Look through the lines below and copy each one that includes "USAHS".

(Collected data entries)
-------
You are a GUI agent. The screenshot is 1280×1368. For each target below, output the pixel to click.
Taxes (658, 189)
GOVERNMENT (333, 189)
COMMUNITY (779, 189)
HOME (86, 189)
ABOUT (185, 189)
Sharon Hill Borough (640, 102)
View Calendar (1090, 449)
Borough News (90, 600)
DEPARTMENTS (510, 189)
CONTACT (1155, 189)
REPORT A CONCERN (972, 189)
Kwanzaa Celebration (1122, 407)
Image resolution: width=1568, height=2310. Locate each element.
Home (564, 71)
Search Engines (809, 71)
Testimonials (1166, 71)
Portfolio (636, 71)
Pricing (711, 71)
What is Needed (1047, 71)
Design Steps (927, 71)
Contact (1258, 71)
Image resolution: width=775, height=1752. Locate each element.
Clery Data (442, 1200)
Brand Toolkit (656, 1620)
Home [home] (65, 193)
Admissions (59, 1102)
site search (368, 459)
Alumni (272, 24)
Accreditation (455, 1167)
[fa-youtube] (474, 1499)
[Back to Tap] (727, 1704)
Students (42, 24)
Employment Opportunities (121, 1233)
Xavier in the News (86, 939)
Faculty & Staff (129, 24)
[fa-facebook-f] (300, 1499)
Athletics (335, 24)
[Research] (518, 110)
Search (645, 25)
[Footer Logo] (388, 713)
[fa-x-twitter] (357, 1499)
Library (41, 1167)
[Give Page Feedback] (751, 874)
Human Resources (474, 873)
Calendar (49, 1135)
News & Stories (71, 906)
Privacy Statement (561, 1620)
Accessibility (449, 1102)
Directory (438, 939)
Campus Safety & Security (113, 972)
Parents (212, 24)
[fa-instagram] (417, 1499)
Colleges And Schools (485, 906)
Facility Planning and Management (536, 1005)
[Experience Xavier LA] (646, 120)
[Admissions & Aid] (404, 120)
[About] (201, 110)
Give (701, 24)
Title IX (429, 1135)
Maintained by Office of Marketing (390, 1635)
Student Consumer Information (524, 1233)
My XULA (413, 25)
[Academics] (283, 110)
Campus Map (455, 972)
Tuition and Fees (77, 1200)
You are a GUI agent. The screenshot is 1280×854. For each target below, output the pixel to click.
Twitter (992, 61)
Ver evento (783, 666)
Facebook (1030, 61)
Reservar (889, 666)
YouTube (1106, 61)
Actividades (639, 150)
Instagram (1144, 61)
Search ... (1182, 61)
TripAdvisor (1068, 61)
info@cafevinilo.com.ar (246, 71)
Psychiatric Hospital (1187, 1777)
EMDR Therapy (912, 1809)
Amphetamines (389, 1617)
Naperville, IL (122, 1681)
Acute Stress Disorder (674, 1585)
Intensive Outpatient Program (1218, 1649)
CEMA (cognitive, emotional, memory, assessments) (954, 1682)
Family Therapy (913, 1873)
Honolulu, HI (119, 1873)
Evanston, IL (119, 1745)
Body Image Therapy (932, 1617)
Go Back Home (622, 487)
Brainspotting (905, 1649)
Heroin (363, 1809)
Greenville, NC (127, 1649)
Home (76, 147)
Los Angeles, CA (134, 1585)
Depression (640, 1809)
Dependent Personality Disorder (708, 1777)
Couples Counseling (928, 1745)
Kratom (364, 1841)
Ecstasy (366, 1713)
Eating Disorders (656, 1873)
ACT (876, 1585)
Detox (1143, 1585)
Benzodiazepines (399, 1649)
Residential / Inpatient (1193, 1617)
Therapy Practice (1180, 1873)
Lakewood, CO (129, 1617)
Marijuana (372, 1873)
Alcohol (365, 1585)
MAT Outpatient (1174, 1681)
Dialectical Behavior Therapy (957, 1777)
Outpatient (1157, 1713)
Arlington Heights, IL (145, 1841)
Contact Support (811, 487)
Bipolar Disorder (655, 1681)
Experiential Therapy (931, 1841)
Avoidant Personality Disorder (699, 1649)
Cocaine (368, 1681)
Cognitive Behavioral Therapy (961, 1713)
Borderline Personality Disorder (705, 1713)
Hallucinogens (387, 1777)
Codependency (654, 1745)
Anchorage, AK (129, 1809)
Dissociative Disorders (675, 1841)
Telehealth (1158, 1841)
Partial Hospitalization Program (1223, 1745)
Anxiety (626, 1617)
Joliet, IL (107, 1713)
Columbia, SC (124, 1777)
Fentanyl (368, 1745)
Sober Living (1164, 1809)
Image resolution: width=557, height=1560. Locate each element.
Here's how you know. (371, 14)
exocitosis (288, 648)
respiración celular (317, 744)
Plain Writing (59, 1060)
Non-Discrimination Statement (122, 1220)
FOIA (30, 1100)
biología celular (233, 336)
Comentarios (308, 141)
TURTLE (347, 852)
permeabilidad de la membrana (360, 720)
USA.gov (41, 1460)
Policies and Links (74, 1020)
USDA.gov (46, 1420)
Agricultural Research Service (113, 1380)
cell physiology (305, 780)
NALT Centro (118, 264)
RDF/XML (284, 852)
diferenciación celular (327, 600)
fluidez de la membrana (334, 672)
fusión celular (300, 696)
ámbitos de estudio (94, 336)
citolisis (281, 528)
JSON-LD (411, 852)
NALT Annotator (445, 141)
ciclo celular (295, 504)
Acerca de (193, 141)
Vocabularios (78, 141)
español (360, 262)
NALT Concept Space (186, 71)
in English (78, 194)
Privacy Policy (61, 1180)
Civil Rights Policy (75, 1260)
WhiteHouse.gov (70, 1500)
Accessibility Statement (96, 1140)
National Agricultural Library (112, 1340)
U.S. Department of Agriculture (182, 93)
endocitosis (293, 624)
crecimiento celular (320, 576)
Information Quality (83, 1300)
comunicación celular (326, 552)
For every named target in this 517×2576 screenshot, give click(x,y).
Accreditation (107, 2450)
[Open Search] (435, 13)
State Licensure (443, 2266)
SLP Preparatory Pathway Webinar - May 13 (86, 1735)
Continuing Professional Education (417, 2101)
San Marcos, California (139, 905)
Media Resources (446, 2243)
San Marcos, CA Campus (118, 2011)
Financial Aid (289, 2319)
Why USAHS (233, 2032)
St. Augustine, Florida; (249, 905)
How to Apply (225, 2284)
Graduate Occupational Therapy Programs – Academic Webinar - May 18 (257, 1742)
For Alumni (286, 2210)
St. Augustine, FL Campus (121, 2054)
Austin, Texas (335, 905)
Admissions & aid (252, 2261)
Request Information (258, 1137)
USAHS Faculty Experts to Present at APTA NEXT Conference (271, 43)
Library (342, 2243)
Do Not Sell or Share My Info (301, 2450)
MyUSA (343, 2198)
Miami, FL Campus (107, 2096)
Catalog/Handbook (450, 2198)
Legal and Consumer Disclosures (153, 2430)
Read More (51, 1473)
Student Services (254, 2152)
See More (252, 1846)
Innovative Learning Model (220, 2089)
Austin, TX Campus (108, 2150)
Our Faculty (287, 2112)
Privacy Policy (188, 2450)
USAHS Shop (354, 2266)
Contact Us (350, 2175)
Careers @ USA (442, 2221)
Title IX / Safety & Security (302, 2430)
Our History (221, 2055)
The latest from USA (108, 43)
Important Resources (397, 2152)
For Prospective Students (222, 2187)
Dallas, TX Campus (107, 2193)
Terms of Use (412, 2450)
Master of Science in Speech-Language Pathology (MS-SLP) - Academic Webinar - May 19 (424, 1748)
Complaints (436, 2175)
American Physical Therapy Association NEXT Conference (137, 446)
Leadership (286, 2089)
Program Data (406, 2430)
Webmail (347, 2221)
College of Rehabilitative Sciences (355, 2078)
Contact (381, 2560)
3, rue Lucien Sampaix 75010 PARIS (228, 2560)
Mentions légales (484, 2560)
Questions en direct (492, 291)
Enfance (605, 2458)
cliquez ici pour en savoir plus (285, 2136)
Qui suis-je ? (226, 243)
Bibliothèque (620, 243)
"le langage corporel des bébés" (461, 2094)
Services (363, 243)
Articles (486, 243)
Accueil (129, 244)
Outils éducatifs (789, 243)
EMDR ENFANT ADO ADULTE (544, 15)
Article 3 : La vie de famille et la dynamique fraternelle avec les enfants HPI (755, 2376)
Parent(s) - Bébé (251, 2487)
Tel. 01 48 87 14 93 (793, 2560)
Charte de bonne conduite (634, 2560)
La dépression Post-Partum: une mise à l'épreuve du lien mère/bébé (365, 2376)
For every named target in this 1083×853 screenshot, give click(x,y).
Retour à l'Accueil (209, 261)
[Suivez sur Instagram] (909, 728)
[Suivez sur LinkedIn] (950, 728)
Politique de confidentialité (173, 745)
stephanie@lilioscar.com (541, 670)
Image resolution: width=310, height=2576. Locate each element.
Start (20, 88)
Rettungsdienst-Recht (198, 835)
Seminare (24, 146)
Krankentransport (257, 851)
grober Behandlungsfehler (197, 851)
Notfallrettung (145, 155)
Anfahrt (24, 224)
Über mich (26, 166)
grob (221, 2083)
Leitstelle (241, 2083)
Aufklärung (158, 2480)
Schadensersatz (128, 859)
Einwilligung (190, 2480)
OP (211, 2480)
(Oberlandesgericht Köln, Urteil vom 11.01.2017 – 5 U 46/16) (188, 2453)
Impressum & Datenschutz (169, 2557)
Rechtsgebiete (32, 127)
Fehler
-------
(Solved exercise)
Why USAHS (233, 2032)
USAHS Faculty Experts to Present at APTA NEXT Conference (271, 43)
USAHS Shop (354, 2266)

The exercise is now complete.